On Sep 27, 2:13*pm, wrote:
> Youch!!! *Went into my eurocave last night for the first time in some
> weeks (no time for drinking lately) and the bottles on the back of
> bottom shelf frozen!!!!
> in cave...with instant read was 17F !!!!
>
> Two bottles with popped corks...others iced over.
>
> Defrosted slowly.


I doubt if much damage has been done to the wine, provided the corks
have not been forced completely out. Since the freezing causes
expansion, considerable pressure likely was built up that caused
partial or complete expulsion of a few corks. Of course any bottles
with completely popped corks should be dealt with at once.

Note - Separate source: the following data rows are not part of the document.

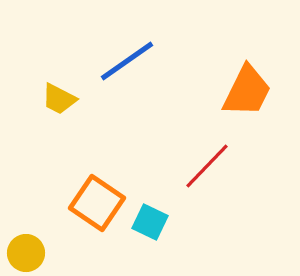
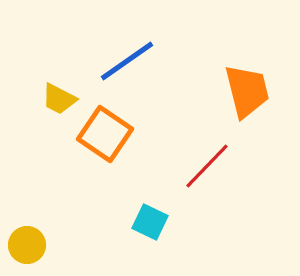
orange trapezoid: rotated 40 degrees counterclockwise
orange square: moved 8 px right, 69 px up
yellow circle: moved 1 px right, 8 px up
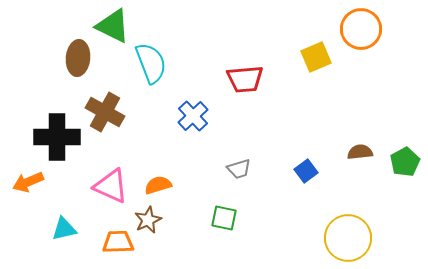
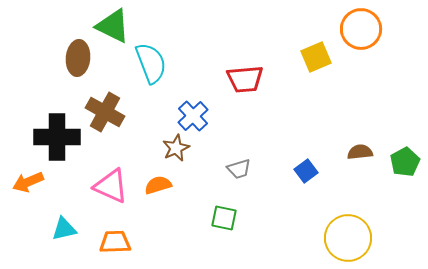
brown star: moved 28 px right, 72 px up
orange trapezoid: moved 3 px left
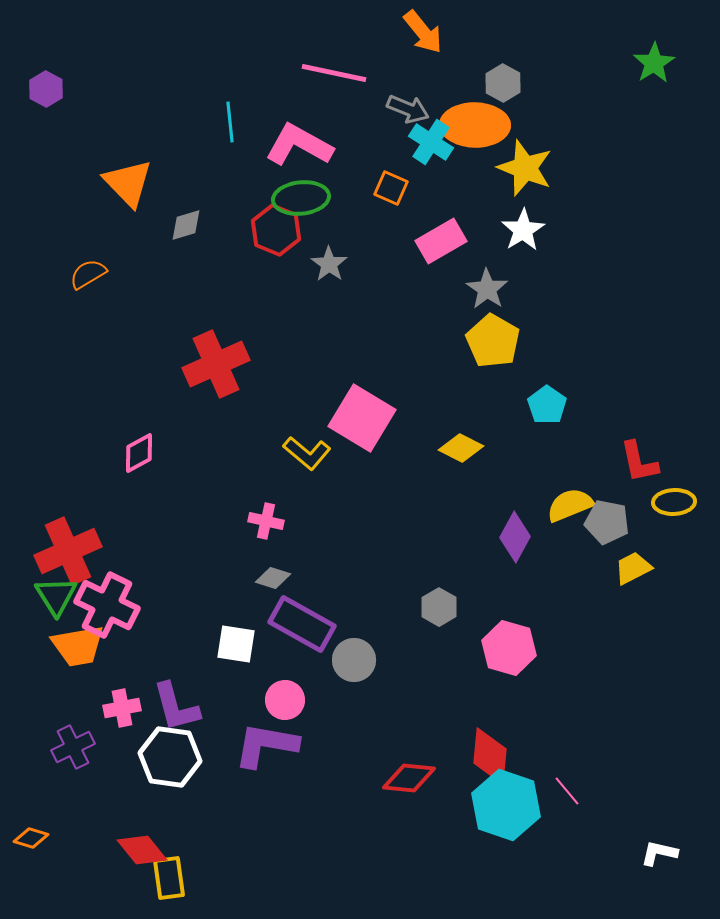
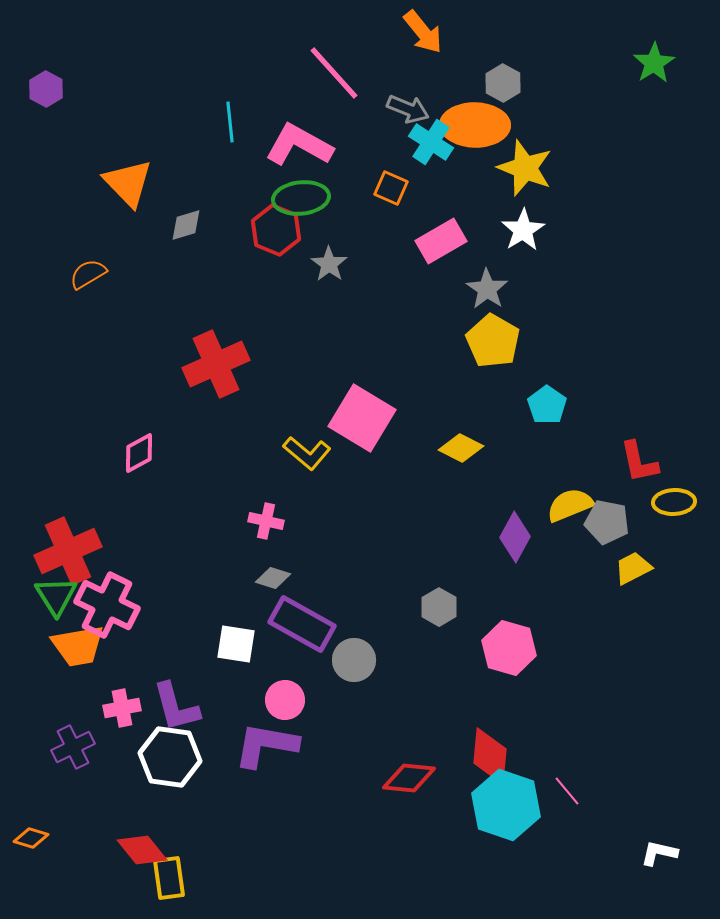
pink line at (334, 73): rotated 36 degrees clockwise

It might be
best to leave them frozen, cover the neck with something, and put them
in a freezer until you are ready to thaw and drink them. Very little
air can penetrate the frozen wine. For those in which corks have moved
just a bit, I would try pressing the corks in after the temperature is
back to normal to see if they will move. If they will not move,
likely little or no air will be pulled back into the bottle, but it
would be safest to drink such wines in the fairly near future.

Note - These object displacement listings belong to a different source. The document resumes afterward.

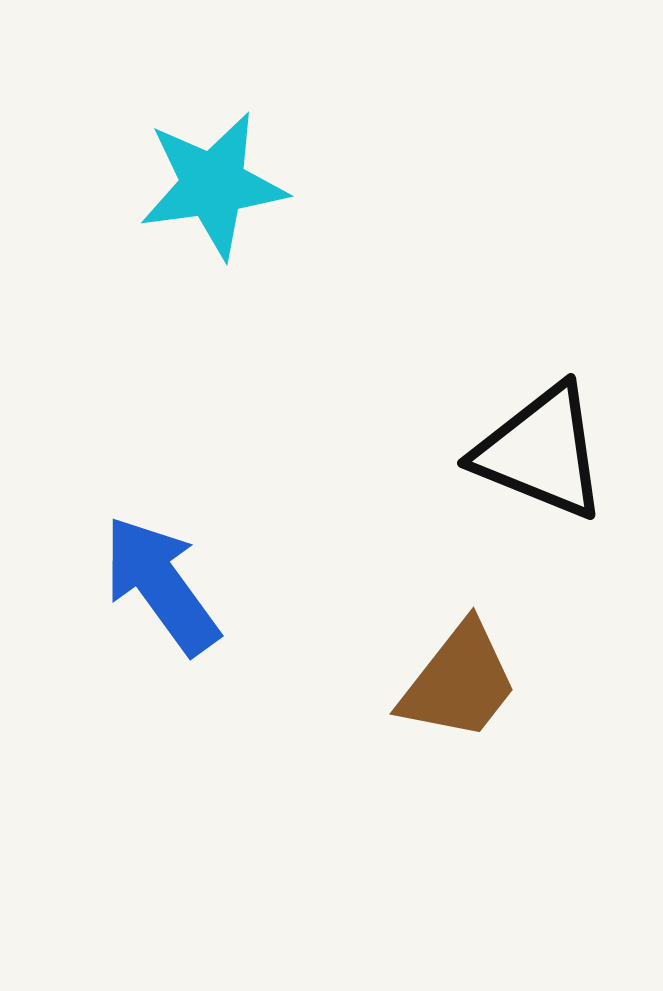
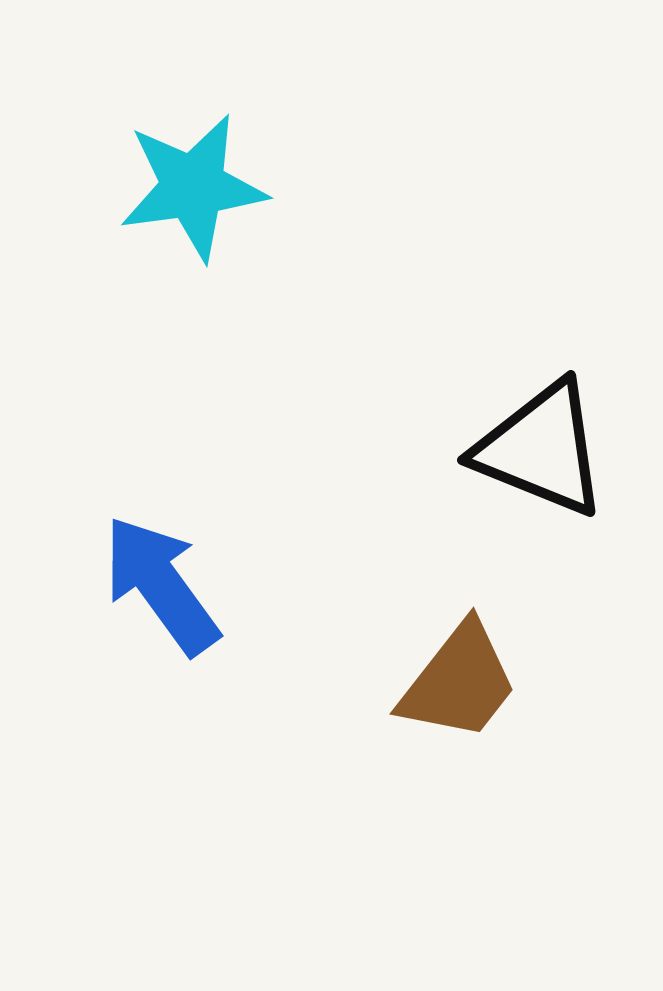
cyan star: moved 20 px left, 2 px down
black triangle: moved 3 px up
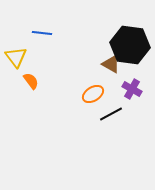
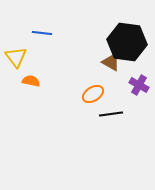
black hexagon: moved 3 px left, 3 px up
brown triangle: moved 2 px up
orange semicircle: rotated 42 degrees counterclockwise
purple cross: moved 7 px right, 4 px up
black line: rotated 20 degrees clockwise
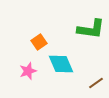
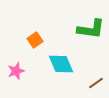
orange square: moved 4 px left, 2 px up
pink star: moved 12 px left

For the bottles for which the corks have not moved, I doubt if any
serious damage has been done. In general, lowering of temperature
slows down chemical reactions. The extreme cold may have caused
sediment to form, mainly tartrates, that is less soluble in cold wine
than in wine at normal temperature. Some of the tartrates may go back
into solution over the long haul. Many wines form tartrates if not
cold stabilized by chilling them to a low temperature briefly, before
separation of the wine and bottling. This likely does nothing useful
other than preventing sediment from forming in wine before it is sold
and causing alarm and rejected sales by some. Some wines are not cold
stabilized, such as many of the best German late harvest wines. You
should see the large amount of tartrate crystals in some of the better
German 1976 late harvest Rieslings. There is even a story, perhaps an
urban myth, that one US wholesaler tried to reject a shipment of fine
German wine because he thought the wine had broken glass in it!.

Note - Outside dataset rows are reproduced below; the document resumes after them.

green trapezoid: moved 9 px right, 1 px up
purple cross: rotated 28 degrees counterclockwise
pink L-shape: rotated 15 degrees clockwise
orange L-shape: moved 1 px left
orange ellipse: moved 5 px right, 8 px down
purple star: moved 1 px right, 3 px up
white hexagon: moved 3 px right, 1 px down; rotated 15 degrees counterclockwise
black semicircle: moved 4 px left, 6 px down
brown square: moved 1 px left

There are over-under temperature alarms that I suggest anyone with
much valuable wine should have in their cellar or wine storage unit.
As you found out, malfunctions of refrigeration equipment can happen.
Usually the unit quits cooling. Howeve,r in rare cases, the unit cools
all of the time as apparently happened in your case. Sometimes a relay
hangs closed and causes this problem. A malfunction of a thermostat,
especially an electronic one, also could cause this problem.